#### Task to complete:
Look for "érkezett" in each line of the entries, and return the matching lines.
(Beginning of Data provided)
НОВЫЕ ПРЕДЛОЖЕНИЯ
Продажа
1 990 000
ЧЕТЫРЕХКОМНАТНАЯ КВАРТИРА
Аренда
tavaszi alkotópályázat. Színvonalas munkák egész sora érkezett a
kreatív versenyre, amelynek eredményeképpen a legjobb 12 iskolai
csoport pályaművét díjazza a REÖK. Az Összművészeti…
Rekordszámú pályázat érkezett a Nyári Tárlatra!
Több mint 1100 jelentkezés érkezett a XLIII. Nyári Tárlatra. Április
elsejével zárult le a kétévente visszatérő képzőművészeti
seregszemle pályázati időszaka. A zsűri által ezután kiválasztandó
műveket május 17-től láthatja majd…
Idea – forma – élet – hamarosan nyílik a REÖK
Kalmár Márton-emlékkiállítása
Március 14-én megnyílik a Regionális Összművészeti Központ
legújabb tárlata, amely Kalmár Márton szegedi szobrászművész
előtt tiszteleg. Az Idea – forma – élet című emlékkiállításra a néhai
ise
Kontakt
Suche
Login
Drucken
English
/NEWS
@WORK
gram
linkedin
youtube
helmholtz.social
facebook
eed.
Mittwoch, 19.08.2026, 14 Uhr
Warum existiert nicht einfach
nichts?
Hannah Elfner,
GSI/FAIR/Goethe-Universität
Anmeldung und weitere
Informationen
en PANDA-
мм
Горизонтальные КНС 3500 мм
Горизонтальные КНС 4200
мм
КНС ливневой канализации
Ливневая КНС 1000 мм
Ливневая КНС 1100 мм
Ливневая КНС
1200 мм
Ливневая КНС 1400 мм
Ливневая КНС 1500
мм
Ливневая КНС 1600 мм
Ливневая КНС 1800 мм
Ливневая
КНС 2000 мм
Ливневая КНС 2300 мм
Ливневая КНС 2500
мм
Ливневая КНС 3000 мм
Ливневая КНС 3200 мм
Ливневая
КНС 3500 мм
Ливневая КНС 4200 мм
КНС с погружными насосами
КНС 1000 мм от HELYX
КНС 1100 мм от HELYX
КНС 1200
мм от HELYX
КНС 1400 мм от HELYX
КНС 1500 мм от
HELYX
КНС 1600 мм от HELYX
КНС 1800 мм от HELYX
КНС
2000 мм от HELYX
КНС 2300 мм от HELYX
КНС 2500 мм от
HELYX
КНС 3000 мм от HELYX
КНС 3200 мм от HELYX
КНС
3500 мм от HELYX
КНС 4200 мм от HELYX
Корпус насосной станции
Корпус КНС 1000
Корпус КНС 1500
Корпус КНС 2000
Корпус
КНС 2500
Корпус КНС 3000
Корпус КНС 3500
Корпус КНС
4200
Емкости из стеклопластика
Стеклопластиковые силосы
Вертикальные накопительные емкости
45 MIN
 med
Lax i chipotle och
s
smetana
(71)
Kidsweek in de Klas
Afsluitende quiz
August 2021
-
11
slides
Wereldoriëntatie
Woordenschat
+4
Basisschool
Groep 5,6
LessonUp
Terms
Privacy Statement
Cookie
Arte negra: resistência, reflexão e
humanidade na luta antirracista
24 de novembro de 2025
(End of Data provided)
#### Output of the exercise:
tavaszi alkotópályázat. Színvonalas munkák egész sora érkezett a
Rekordszámú pályázat érkezett a Nyári Tárlatra!
Több mint 1100 jelentkezés érkezett a XLIII. Nyári Tárlatra. Április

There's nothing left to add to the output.